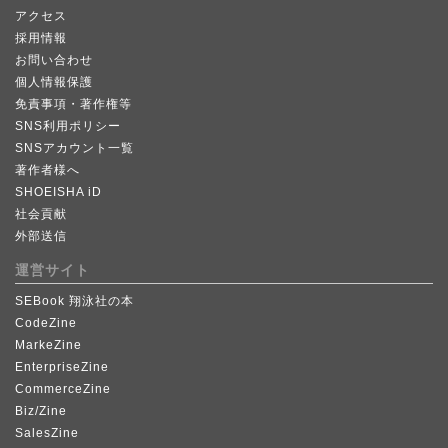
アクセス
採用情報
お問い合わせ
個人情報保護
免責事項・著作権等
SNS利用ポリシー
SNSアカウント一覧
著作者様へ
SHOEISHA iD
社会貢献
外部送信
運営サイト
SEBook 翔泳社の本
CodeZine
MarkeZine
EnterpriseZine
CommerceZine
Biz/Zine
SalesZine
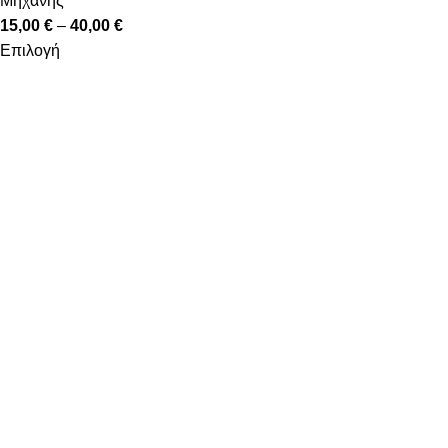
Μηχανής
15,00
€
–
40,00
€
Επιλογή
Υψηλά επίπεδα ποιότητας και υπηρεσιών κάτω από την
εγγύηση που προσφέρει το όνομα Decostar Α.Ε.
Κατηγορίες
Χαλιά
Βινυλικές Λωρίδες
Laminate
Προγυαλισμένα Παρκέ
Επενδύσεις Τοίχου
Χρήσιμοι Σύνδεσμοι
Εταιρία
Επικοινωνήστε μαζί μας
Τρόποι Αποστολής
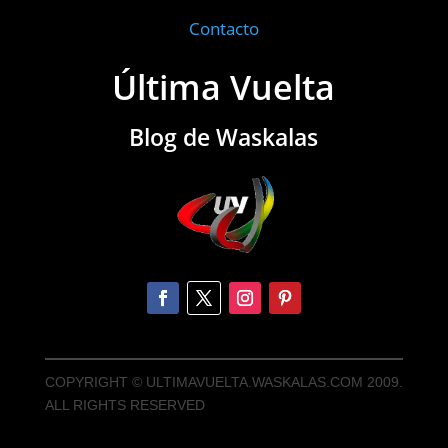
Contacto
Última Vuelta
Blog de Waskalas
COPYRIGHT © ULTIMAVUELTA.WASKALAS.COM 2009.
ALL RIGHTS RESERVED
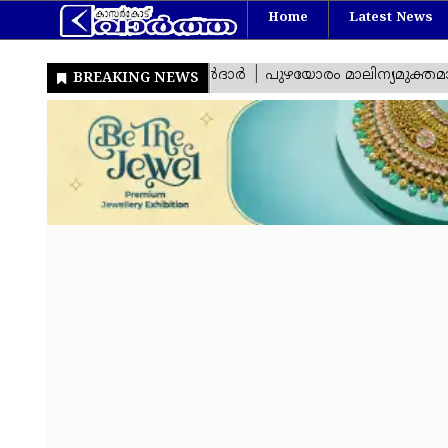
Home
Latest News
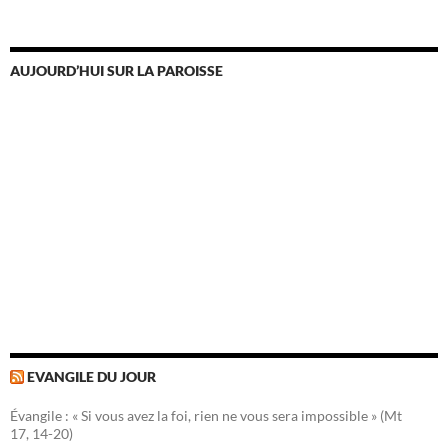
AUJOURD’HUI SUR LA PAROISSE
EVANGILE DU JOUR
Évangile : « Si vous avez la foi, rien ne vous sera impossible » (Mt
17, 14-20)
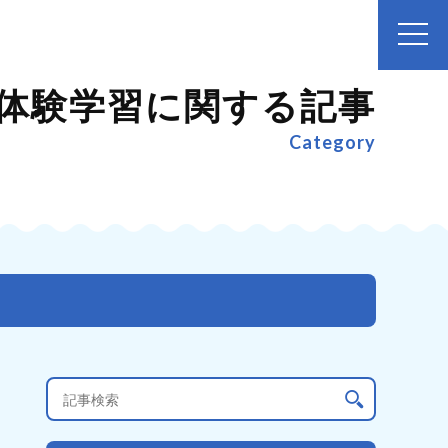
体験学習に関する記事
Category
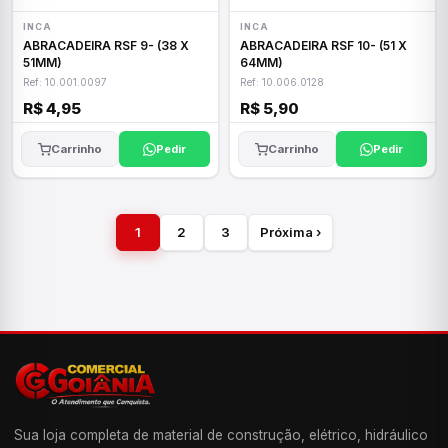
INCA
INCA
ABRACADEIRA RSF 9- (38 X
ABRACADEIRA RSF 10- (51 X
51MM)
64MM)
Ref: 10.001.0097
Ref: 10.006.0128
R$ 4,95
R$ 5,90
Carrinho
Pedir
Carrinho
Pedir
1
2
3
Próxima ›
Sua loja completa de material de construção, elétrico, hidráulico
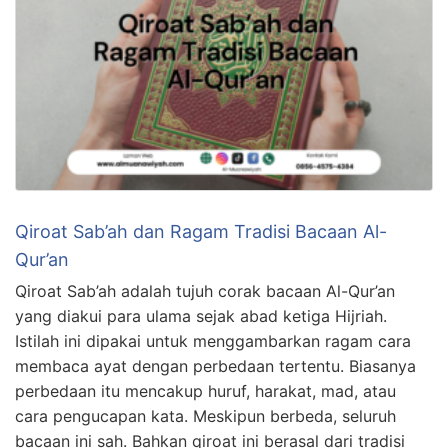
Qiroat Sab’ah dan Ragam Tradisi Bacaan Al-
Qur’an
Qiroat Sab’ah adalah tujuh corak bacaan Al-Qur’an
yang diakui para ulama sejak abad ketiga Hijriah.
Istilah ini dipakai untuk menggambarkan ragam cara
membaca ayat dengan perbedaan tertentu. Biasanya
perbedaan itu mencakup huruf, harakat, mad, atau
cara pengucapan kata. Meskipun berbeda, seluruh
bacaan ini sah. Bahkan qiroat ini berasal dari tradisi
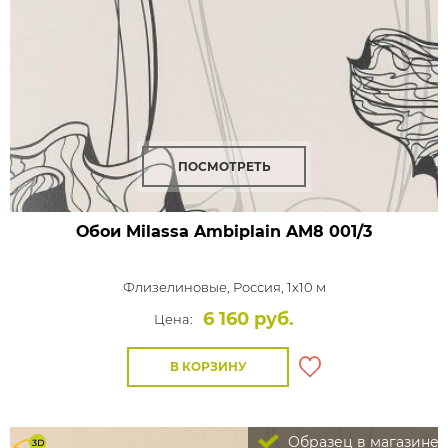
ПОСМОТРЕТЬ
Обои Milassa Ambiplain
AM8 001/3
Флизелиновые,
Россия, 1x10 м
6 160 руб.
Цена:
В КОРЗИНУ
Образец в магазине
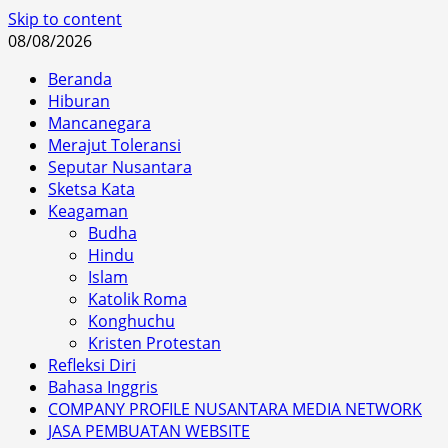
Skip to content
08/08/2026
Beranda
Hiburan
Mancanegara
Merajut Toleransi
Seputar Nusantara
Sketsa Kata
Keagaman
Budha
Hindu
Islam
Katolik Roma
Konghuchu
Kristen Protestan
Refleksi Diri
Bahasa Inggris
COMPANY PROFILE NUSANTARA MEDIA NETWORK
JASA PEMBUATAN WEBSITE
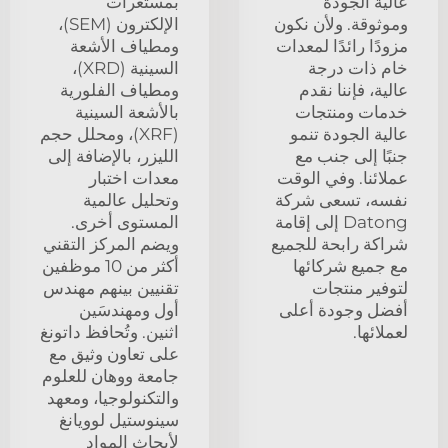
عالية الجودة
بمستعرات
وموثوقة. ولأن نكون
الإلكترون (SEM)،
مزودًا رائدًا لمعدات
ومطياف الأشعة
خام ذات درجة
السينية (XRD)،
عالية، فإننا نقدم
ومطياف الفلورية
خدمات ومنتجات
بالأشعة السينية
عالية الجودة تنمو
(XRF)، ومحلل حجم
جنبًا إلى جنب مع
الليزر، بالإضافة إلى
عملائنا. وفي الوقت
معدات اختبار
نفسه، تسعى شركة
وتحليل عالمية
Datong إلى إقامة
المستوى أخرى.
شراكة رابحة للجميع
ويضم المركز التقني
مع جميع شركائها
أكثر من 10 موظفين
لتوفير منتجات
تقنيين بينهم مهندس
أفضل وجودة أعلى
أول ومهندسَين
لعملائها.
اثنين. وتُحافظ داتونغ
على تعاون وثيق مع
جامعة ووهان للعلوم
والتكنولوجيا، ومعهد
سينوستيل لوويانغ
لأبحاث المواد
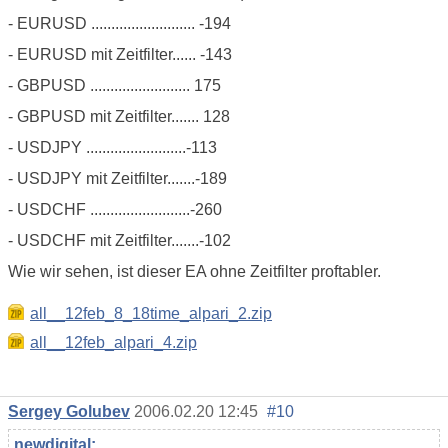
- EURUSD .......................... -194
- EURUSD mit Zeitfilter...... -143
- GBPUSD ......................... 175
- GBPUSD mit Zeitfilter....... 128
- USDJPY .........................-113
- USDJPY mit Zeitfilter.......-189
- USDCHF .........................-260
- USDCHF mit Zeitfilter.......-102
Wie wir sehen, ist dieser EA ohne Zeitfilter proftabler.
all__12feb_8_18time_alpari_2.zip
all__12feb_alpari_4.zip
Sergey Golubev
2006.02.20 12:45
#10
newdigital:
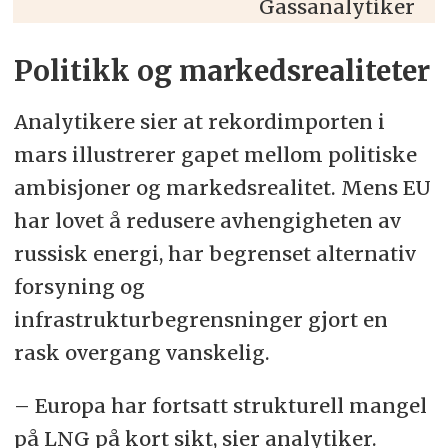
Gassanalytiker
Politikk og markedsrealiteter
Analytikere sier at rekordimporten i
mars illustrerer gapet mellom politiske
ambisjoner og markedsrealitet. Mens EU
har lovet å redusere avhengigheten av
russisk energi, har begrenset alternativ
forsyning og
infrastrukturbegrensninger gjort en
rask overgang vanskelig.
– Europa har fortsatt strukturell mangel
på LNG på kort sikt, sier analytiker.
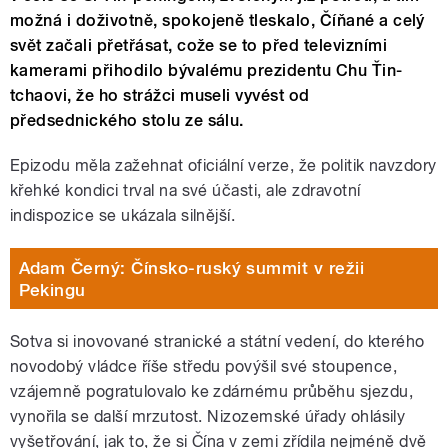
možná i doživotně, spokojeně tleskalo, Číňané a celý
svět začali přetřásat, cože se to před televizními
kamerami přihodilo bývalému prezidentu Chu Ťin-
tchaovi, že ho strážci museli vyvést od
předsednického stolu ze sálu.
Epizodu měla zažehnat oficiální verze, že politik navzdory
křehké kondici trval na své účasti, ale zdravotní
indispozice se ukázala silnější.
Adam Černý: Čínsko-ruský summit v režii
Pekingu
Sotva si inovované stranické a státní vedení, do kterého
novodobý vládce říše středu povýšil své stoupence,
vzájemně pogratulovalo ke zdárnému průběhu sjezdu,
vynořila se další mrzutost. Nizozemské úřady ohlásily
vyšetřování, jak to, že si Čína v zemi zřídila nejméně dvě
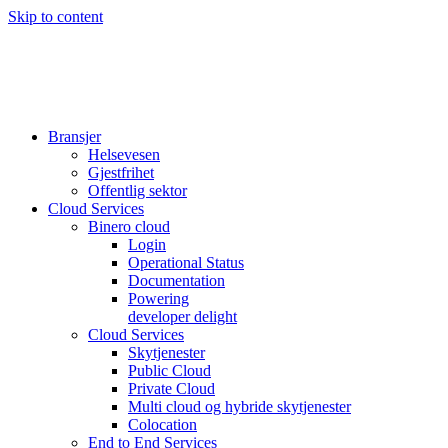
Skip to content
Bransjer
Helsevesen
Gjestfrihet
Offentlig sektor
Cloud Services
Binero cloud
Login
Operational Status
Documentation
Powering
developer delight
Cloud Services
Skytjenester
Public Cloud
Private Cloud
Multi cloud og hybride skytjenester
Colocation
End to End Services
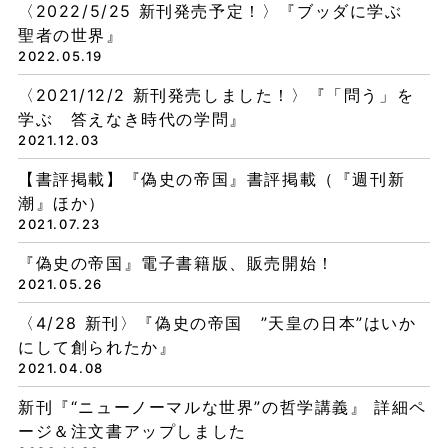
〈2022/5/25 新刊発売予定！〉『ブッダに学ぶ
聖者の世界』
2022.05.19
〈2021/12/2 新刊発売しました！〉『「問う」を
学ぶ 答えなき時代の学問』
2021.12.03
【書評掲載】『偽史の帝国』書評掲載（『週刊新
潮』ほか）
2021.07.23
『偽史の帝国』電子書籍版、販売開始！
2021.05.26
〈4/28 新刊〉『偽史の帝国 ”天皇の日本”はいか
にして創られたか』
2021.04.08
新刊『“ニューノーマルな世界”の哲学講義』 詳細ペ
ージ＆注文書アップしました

= = = = = = =

Wherever the string "EURUSD" occurs in the listing, return the line it sits on.

### Written answer:
- EURUSD .......................... -194
- EURUSD mit Zeitfilter...... -143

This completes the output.